Butterflies are proving to be quite generous as they inspire ideas for greater production of green fuels in addition to everything else they’ve inspired. From the March 26, 2012 news item on Nanowerk,
“We were searching the ‘art of blackness’ for the secret of how those black wings [from black butterflies] absorb so much sunlight and reflect so little,” Fan [Tongxiang Fan, Ph.D] explained.…
Fan’s team observed elongated rectangular scales arranged like overlapping shingles on the roof of a house. The butterflies they examined had slightly different scales, but both had ridges running the length of the scale with very small holes on either side that opened up onto an underlying layer.
The steep walls of the ridges help funnel light into the holes, Fan explained. The walls absorb longer wavelengths of light while allowing shorter wavelengths to reach a membrane below the scales. Using the images of the scales, the researchers created computer models to confirm this filtering effect. The nano-hole arrays change from wave guides for short wavelengths to barriers and absorbers for longer wavelengths, which act just like a high-pass filtering layer.
The group used actual butterfly-wing structures to collect sunlight, employing them as templates to synthesize solar-collecting materials. They chose the black wings of the Asian butterfly Papilio helenus Linnaeus, or Red Helen, and transformed them to titanium dioxide by a process known as dip-calcining. Titanium dioxide is used as a catalyst to split water molecules into hydrogen and oxygen. Fan’s group paired this butterfly-wing patterned titanium dioxide with platinum nanoparticles to increase its water-splitting power.
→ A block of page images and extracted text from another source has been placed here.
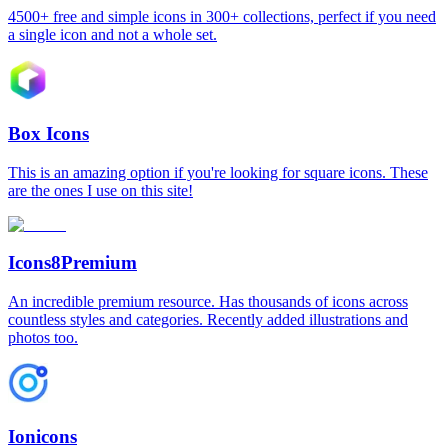
4500+ free and simple icons in 300+ collections, perfect if you need
a single icon and not a whole set.
Box Icons
This is an amazing option if you're looking for square icons. These
are the ones I use on this site!
Icons8
Premium
An incredible premium resource. Has thousands of icons across
countless styles and categories. Recently added illustrations and
photos too.
Ionicons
The butterfly-wing compound catalyst produced hydrogen gas from water at more than twice the rate of the unstructured compound catalyst on its own.
This work was presented at the American Chemical Society’s 243rd annual meeting themed Chemistry of Life in San Diego, California, March 25-29, 2012.
As I’ve noted previously, although that was specific to Morpho butterflies (my Feb. 14, 2012 posting), butterflies are being very generous with their intellectual property.